• Task statement:
Please repeat each of the records that follow, exactly as written.

Listed entries Start Marker

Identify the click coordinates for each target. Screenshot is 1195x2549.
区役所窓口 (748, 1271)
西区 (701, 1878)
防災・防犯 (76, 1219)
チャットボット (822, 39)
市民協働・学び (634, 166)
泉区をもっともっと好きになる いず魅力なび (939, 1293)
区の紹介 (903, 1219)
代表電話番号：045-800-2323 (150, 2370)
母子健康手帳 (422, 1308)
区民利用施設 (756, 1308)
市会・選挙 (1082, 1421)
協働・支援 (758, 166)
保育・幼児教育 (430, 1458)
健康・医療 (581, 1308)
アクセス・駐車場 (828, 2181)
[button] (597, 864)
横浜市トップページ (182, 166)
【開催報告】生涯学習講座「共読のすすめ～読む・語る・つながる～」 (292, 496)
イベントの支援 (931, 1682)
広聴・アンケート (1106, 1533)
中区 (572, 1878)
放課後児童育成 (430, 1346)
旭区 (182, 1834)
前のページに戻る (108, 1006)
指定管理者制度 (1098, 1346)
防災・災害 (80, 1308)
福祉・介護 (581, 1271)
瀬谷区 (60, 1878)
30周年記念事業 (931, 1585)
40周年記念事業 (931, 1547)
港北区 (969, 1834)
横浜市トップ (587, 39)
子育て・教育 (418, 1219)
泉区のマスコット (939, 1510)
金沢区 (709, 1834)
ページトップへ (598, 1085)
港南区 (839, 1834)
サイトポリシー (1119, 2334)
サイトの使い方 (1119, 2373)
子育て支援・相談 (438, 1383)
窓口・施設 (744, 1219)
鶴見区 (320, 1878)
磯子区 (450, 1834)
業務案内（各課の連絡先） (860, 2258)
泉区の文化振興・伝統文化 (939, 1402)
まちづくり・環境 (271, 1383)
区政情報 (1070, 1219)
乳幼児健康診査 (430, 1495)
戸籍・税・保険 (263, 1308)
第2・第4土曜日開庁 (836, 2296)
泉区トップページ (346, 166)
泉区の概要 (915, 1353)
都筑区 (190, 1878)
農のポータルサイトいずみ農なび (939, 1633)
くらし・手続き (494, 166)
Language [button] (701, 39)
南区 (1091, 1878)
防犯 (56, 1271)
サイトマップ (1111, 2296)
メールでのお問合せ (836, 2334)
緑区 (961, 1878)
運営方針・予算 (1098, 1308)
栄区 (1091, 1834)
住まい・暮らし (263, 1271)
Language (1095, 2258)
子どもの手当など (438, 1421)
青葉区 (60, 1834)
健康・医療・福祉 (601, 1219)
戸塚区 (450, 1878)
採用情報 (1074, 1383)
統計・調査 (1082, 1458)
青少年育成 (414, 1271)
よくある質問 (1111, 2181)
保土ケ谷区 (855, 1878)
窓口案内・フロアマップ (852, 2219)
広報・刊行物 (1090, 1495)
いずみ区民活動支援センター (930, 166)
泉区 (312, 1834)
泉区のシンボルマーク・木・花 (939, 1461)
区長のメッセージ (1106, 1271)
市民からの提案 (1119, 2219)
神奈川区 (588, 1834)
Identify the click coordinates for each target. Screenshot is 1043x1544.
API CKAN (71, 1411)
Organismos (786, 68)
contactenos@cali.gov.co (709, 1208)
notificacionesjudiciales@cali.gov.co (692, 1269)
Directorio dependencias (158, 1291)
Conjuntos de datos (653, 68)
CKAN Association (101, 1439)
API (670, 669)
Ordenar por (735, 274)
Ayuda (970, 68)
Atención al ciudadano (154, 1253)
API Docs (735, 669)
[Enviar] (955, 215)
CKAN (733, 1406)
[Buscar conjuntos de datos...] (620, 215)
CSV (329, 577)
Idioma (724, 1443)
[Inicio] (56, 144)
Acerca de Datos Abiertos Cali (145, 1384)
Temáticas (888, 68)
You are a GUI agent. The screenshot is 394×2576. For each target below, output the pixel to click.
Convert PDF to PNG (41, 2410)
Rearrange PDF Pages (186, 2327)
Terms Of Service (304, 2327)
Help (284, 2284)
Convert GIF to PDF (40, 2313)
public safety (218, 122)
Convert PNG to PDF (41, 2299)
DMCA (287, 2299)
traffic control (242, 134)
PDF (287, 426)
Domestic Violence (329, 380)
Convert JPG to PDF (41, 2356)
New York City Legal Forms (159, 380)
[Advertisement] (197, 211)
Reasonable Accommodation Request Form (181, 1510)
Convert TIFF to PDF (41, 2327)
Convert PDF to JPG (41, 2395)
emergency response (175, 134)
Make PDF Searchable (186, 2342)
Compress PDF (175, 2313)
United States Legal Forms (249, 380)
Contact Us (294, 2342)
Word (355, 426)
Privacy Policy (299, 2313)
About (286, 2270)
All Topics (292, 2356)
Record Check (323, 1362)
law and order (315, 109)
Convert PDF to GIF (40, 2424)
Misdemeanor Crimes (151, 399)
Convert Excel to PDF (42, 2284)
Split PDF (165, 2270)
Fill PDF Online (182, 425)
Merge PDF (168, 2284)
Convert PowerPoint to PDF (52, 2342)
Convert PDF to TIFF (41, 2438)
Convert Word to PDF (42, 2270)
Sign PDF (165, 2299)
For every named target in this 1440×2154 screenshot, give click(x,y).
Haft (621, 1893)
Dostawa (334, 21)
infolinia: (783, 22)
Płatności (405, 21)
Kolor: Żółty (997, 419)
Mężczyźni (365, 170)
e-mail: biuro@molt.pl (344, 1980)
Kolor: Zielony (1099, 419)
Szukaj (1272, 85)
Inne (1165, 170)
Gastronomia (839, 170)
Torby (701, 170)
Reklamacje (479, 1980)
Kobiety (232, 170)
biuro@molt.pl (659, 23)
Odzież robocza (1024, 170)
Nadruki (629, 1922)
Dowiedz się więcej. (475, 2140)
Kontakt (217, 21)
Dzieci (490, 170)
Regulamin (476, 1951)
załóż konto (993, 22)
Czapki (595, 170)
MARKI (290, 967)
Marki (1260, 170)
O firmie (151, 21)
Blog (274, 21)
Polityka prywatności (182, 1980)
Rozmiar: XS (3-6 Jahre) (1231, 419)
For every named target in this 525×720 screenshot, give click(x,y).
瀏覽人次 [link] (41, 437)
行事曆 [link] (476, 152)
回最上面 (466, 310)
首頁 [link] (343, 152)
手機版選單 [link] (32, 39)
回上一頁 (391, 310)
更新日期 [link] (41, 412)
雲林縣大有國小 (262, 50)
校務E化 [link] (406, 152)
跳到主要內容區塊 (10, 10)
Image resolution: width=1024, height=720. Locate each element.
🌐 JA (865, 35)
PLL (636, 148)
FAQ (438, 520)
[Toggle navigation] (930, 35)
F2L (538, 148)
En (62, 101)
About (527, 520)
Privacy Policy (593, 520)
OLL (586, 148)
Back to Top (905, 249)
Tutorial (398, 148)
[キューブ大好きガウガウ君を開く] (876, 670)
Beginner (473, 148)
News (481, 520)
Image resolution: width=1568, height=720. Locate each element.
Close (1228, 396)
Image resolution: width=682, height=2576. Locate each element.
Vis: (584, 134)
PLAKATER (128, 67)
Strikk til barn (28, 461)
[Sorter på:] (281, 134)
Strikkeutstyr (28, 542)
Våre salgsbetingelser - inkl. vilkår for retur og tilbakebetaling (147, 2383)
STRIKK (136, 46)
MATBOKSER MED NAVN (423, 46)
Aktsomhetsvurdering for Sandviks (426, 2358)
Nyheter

Listed entries End Marker

• Written answer:
Identify the click coordinates for each target. Screenshot is 1195x2549.
区役所窓口 (748, 1271)
西区 (701, 1878)
防災・防犯 (76, 1219)
チャットボット (822, 39)
市民協働・学び (634, 166)
泉区をもっともっと好きになる いず魅力なび (939, 1293)
区の紹介 (903, 1219)
代表電話番号：045-800-2323 (150, 2370)
母子健康手帳 (422, 1308)
区民利用施設 (756, 1308)
市会・選挙 (1082, 1421)
協働・支援 (758, 166)
保育・幼児教育 (430, 1458)
健康・医療 (581, 1308)
アクセス・駐車場 (828, 2181)
[button] (597, 864)
横浜市トップページ (182, 166)
【開催報告】生涯学習講座「共読のすすめ～読む・語る・つながる～」 (292, 496)
イベントの支援 (931, 1682)
広聴・アンケート (1106, 1533)
中区 (572, 1878)
放課後児童育成 (430, 1346)
旭区 (182, 1834)
前のページに戻る (108, 1006)
指定管理者制度 (1098, 1346)
防災・災害 (80, 1308)
福祉・介護 (581, 1271)
瀬谷区 (60, 1878)
30周年記念事業 (931, 1585)
40周年記念事業 (931, 1547)
港北区 (969, 1834)
横浜市トップ (587, 39)
子育て・教育 (418, 1219)
泉区のマスコット (939, 1510)
金沢区 (709, 1834)
ページトップへ (598, 1085)
港南区 (839, 1834)
サイトポリシー (1119, 2334)
サイトの使い方 (1119, 2373)
子育て支援・相談 (438, 1383)
窓口・施設 (744, 1219)
鶴見区 (320, 1878)
磯子区 (450, 1834)
業務案内（各課の連絡先） (860, 2258)
泉区の文化振興・伝統文化 (939, 1402)
まちづくり・環境 (271, 1383)
区政情報 (1070, 1219)
乳幼児健康診査 (430, 1495)
戸籍・税・保険 (263, 1308)
第2・第4土曜日開庁 (836, 2296)
泉区トップページ (346, 166)
泉区の概要 (915, 1353)
都筑区 (190, 1878)
農のポータルサイトいずみ農なび (939, 1633)
くらし・手続き (494, 166)
Language [button] (701, 39)
南区 (1091, 1878)
防犯 (56, 1271)
サイトマップ (1111, 2296)
メールでのお問合せ (836, 2334)
緑区 (961, 1878)
運営方針・予算 (1098, 1308)
栄区 (1091, 1834)
住まい・暮らし (263, 1271)
Language (1095, 2258)
子どもの手当など (438, 1421)
青葉区 (60, 1834)
健康・医療・福祉 (601, 1219)
戸塚区 (450, 1878)
採用情報 (1074, 1383)
統計・調査 (1082, 1458)
青少年育成 (414, 1271)
よくある質問 (1111, 2181)
保土ケ谷区 (855, 1878)
窓口案内・フロアマップ (852, 2219)
広報・刊行物 (1090, 1495)
いずみ区民活動支援センター (930, 166)
泉区 (312, 1834)
泉区のシンボルマーク・木・花 (939, 1461)
区長のメッセージ (1106, 1271)
市民からの提案 (1119, 2219)
神奈川区 (588, 1834)
Identify the click coordinates for each target. Screenshot is 1043x1544.
API CKAN (71, 1411)
Organismos (786, 68)
contactenos@cali.gov.co (709, 1208)
notificacionesjudiciales@cali.gov.co (692, 1269)
Directorio dependencias (158, 1291)
Conjuntos de datos (653, 68)
CKAN Association (101, 1439)
API (670, 669)
Ordenar por (735, 274)
Ayuda (970, 68)
Atención al ciudadano (154, 1253)
API Docs (735, 669)
[Enviar] (955, 215)
CKAN (733, 1406)
[Buscar conjuntos de datos...] (620, 215)
CSV (329, 577)
Idioma (724, 1443)
[Inicio] (56, 144)
Acerca de Datos Abiertos Cali (145, 1384)
Temáticas (888, 68)
You are a GUI agent. The screenshot is 394×2576. For each target below, output the pixel to click.
Convert PDF to PNG (41, 2410)
Rearrange PDF Pages (186, 2327)
Terms Of Service (304, 2327)
Help (284, 2284)
Convert GIF to PDF (40, 2313)
public safety (218, 122)
Convert PNG to PDF (41, 2299)
DMCA (287, 2299)
traffic control (242, 134)
PDF (287, 426)
Domestic Violence (329, 380)
Convert JPG to PDF (41, 2356)
New York City Legal Forms (159, 380)
[Advertisement] (197, 211)
Reasonable Accommodation Request Form (181, 1510)
Convert TIFF to PDF (41, 2327)
Convert PDF to JPG (41, 2395)
emergency response (175, 134)
Make PDF Searchable (186, 2342)
Compress PDF (175, 2313)
United States Legal Forms (249, 380)
Contact Us (294, 2342)
Word (355, 426)
Privacy Policy (299, 2313)
About (286, 2270)
All Topics (292, 2356)
Record Check (323, 1362)
law and order (315, 109)
Convert PDF to GIF (40, 2424)
Misdemeanor Crimes (151, 399)
Convert Excel to PDF (42, 2284)
Split PDF (165, 2270)
Fill PDF Online (182, 425)
Merge PDF (168, 2284)
Convert PowerPoint to PDF (52, 2342)
Convert PDF to TIFF (41, 2438)
Convert Word to PDF (42, 2270)
Sign PDF (165, 2299)
For every named target in this 1440×2154 screenshot, give click(x,y).
Haft (621, 1893)
Dostawa (334, 21)
infolinia: (783, 22)
Płatności (405, 21)
Kolor: Żółty (997, 419)
Mężczyźni (365, 170)
e-mail: biuro@molt.pl (344, 1980)
Kolor: Zielony (1099, 419)
Szukaj (1272, 85)
Inne (1165, 170)
Gastronomia (839, 170)
Torby (701, 170)
Reklamacje (479, 1980)
Kobiety (232, 170)
biuro@molt.pl (659, 23)
Odzież robocza (1024, 170)
Nadruki (629, 1922)
Dowiedz się więcej. (475, 2140)
Kontakt (217, 21)
Dzieci (490, 170)
Regulamin (476, 1951)
załóż konto (993, 22)
Czapki (595, 170)
MARKI (290, 967)
Marki (1260, 170)
O firmie (151, 21)
Blog (274, 21)
Polityka prywatności (182, 1980)
Rozmiar: XS (3-6 Jahre) (1231, 419)
For every named target in this 525×720 screenshot, give click(x,y).
瀏覽人次 [link] (41, 437)
行事曆 [link] (476, 152)
回最上面 (466, 310)
首頁 [link] (343, 152)
手機版選單 [link] (32, 39)
回上一頁 (391, 310)
更新日期 [link] (41, 412)
雲林縣大有國小 (262, 50)
校務E化 [link] (406, 152)
跳到主要內容區塊 (10, 10)
Image resolution: width=1024, height=720. Locate each element.
🌐 JA (865, 35)
PLL (636, 148)
FAQ (438, 520)
[Toggle navigation] (930, 35)
F2L (538, 148)
En (62, 101)
About (527, 520)
Privacy Policy (593, 520)
OLL (586, 148)
Back to Top (905, 249)
Tutorial (398, 148)
[キューブ大好きガウガウ君を開く] (876, 670)
Beginner (473, 148)
News (481, 520)
Image resolution: width=1568, height=720. Locate each element.
Close (1228, 396)
Image resolution: width=682, height=2576. Locate each element.
Vis: (584, 134)
PLAKATER (128, 67)
Strikk til barn (28, 461)
[Sorter på:] (281, 134)
Strikkeutstyr (28, 542)
Våre salgsbetingelser - inkl. vilkår for retur og tilbakebetaling (147, 2383)
STRIKK (136, 46)
MATBOKSER MED NAVN (423, 46)
Aktsomhetsvurdering for Sandviks (426, 2358)
Nyheter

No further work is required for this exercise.